6.52026-01-16Context Caching Complete (Option G): Implemented provider-side caching for 75-90% cost reduction. RetrievalCache: src/memory/retrieval/cache.py with LRU eviction, configurable TTL (default 3600s), thread-safe operations (RLock), per-user invalidation, hit/miss metrics, serialization support. Provider Integration: LocalMemoryProvider use_cache parameter (default: False), automatic invalidation on store/delete/clear, get_cache_metrics() for monitoring. Council Review: Unanimous approval, invalidation strategy validated, auth drift concern noted (recommend invalidate on permission changes), default TTL 5 minutes recommended. GitHub Issues: Closed #127, #128. Test count: 1067 memory tests (37 new Caching tests). TDD approach.
6.62026-01-16Production Optimization Complete (Phase D): Implemented operational monitoring and documentation for production readiness. HNSW Scale Monitoring: src/memory/observability/scale_milestones.py with ScaleMilestoneTracker (10k/50k/100k items), MilestoneCheckResult for health checks, configurable recall/latency thresholds, callback-based health check triggers. RRF Weight Tuning: Updated fusion.py with per-source weights parameter for tunable multi-source retrieval. Graph Query Monitoring: src/memory/observability/graph_metrics.py with GraphMetricsCollector (p50/p95/p99 latency), hop-level latency breakdown (direct/neighbor/predecessor), QueryMeasurementContext for easy instrumentation, GraphSizeSnapshot for node/edge tracking.
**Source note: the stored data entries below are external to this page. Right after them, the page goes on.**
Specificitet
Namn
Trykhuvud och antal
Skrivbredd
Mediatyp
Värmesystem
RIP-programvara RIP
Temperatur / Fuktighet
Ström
Operations Runbook: docs/operations/memory-runbook.md with architecture overview, key metrics, troubleshooting guides, scaling guidelines, health check procedures. GitHub Issues: Closed #129, #130, #131. Test count: 1133 memory tests (69 new Phase D tests: 36 scale milestones, 6 RRF weights, 27 graph metrics). TDD approach.
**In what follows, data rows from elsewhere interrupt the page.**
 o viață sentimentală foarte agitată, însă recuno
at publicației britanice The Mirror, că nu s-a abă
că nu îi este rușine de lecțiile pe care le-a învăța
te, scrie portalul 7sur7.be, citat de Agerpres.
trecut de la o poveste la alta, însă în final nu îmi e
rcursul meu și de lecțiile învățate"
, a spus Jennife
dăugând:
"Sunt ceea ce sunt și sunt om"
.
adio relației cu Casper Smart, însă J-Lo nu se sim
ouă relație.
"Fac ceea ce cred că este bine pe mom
6.72026-01-16MaaS Trust Model Documented (Phase 4.2): Added Trust Model section documenting architectural decisions raised by LLM Council. Trust Boundary: MaaS APIs are internal interfaces called by trusted orchestrator layer. What's Enforced: Capability checks, scope hierarchy, capacity limits (DoS prevention), audit logging, 128-bit ID entropy, defensive copies, handoff lifecycle. What's NOT Enforced: Authentication (MCP server layer), owner_id verification (orchestrator responsibility), pool membership authorization (orchestrator controls exposure). Rationale: Follows same pattern as ExtensionRegistry, LocalMemoryProvider. Implementation Tracker: Updated with 7 MaaS completion entries. Test count: 1282 memory tests (149 MaaS tests). Council feedback incorporated.